POOLS
Steam版"POOLS"をプレイ。
"POOLS"は、ちょっとした迷路っぽい構造になっている、プール施設っぽいところを歩き回るゲーム。
ほぼ移動しかできないので、ウォーキングシミュレーターの一種と考えていい。
宣伝文句にもあるように、このゲームでは幽霊やモンスターに襲われたりすることはないし、あからさまなホラー要素もない。
ただ、暗い中を歩いたり、いかにも何か出てきそうなロッカーのそばを歩いたりするといった、いかにも何か出てきそうなシチュエーションを体験することに若干のホラー要素はある。
公式の宣伝文句によると、音が重要とあったので、ヘッドホンを付けてプレイしてみたが、言うほど音にこだわりがあるようには感じられなかった。
特定の場所で、たまに変なうめき声や、ささやき声みたいなのが聞こえてきたりすることがあるが、こういうしょうもないホラー要素は必要なかった気がする。
本作にはデモ版があり、6つあるステージのうちの1つをプレイ可能。デモ版をプレイして気に入ったなら、プレイする価値はあると思う。
問題は、デモ版がイマイチだった人。デモ版でプレイできる範囲だとピンと来なかったけど、製品版だともっと面白いの? という疑問に対する答えは、あんまり面白くなるわけではない、と、答えるしかない。
製品版はデモ版よりも少しシチュエーションが増えるが、結局のところ大差はない。だいたいデモ版と同じようなことを6ステージとも繰り返すだけなので、デモ版がいまいちだった人は、買わないほうがいいんじゃないかなと思う。

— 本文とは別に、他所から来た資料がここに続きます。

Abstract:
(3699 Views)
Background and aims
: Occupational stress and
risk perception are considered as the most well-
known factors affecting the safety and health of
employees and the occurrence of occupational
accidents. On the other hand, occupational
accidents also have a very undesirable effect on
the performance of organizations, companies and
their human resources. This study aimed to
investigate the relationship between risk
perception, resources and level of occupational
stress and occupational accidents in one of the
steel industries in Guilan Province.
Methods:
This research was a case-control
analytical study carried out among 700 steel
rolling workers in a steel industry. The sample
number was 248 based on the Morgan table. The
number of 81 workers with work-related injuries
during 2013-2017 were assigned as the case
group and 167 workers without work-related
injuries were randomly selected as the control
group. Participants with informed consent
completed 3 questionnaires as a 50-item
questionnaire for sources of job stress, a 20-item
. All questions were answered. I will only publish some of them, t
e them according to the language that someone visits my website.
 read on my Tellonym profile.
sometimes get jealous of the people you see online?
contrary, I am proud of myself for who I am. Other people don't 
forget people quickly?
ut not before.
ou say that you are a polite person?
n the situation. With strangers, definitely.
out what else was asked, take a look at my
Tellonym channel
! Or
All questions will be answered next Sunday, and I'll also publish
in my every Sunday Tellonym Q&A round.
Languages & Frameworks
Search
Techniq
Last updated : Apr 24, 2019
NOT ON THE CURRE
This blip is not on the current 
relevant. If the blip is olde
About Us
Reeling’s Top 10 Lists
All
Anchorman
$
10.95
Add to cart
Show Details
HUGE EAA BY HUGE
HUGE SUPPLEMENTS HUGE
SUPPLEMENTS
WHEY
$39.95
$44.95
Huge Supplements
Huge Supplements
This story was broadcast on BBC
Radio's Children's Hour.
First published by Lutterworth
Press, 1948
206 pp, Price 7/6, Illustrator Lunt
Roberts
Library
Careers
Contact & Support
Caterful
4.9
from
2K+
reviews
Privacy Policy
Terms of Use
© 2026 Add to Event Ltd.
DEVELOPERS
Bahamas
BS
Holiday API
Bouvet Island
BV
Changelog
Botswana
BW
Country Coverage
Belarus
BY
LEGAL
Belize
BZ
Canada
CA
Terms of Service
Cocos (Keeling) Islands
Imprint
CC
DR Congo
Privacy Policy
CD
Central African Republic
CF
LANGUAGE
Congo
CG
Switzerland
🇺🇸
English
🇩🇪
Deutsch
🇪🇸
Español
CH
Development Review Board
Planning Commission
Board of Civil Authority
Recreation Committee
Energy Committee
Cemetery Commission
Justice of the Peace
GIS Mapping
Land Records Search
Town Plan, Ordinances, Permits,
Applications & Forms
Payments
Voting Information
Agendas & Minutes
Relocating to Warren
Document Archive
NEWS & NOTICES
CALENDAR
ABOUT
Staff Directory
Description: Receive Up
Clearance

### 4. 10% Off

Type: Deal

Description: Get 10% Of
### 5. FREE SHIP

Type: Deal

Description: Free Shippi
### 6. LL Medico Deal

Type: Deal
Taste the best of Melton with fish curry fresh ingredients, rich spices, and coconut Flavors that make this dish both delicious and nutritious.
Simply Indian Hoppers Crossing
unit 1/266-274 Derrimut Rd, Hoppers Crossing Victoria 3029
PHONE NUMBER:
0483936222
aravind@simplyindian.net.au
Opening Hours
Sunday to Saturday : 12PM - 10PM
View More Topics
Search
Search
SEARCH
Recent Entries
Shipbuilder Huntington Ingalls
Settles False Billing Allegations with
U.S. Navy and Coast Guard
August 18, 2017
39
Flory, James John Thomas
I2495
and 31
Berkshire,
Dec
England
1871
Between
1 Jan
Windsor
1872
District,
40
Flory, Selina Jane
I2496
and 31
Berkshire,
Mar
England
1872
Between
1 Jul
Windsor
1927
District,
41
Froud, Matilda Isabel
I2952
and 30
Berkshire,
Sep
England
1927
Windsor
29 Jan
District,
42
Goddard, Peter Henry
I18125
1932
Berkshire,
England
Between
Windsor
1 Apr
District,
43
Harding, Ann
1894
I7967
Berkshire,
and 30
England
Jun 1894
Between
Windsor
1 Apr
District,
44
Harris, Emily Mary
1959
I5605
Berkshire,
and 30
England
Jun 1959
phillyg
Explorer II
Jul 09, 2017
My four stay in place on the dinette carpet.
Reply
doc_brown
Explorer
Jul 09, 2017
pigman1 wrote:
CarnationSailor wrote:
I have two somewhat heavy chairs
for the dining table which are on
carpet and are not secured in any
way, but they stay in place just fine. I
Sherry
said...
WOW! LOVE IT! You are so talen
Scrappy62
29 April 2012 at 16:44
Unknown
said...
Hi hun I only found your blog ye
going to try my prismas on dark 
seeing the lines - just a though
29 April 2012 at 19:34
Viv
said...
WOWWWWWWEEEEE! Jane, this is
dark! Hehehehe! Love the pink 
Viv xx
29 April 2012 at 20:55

ただ、定価でも1250円なので、失敗してもそんなに損するわけでもないとも言える。
このゲームの何が物足りないかというと、プレイヤーが寄り道したことに対して報酬がほとんどないことだと思う。
このゲームには、明らかに行っても無駄な分岐がある。どう見ても行き止まりな通路や、どう見ても落ちて死にそうな落とし穴。あと、やたらといろんなところに座れるベンチがある。
そういう、明らかに無駄なところにプレイヤーが寄り道しても、9割方何もない。
一部、変なうめき声やささやき声が聞こえたり、実績が解除されたりといったイベントが起きる場合があるが、たいがいは行くだけ無駄、座るだけ無駄。
そうするとプレイヤーは、「どうせ寄り道したって何もないし、何も起きないんだから、さっさと正解のルートを辿ってクリアしよう」と思ってしまう。ゲームに積極的に関わろうという意欲をなくす。
特に、歩くこと以外に何もできないウォーキングシミュレーターでは、プレイヤーの寄り道に対して報酬を出すことは非常に重要になる。それがなかったら、本当にただスタートからゴールまで歩くだけのゲームになってしまうからである。
このゲームは、その点が明らかに物足りない。寄り道したくなるような要素がほとんどない。
レベルデザインにストーリー性がないのも気になる。
このゲームで歩き回るプール施設は、ただ無秩序にいろんなエリアがつぎはぎされているだけで、そこに一貫した意図が感じられない。ただ混沌としているだけで、誰が何のために建てたのかなど、想像する余地がない。
そのために、歩いていても楽しくない。たまにあるオブジェや絵画などを見て、「これは何を意味しているんだろう」と考える楽しさがない。考えるだけ無駄な雰囲気がビンビンに漂っており、「どうせ無意味に適当に飾ってるだけだろ」としか思えないからである。
開発者としては何か意図があってそこに配置しているのかもしれないが、それはプレイヤーに伝わって来ない。少なくとも私には、ランダムに配置しているようにしか感じられなかった。
このゲームで一番のイベントはウォータースライダーだと思うが、本作に登場するウォータースライダーは円筒形で外が見えないので、滑っても何がなんだかよくわからない。半円形なら、外が見えるからスピードを感じられて、もっと楽しかったと思うのだが。残念。
あと、ウォータースライダーに乗れる機会は意外と少ない。デモ版やデモムービーから、プールの遊具でいっぱい遊べることを期待している人は、がっかりすることになるので、過剰な期待はしないように。
開発者によると、このゲームは売れたら今後、アップデートを追加していくということなので、現状は事実上のアーリーアクセス版という位置付けなのかもしれない。
今のところイマイチだが、今後アップデートで改善される可能性はある。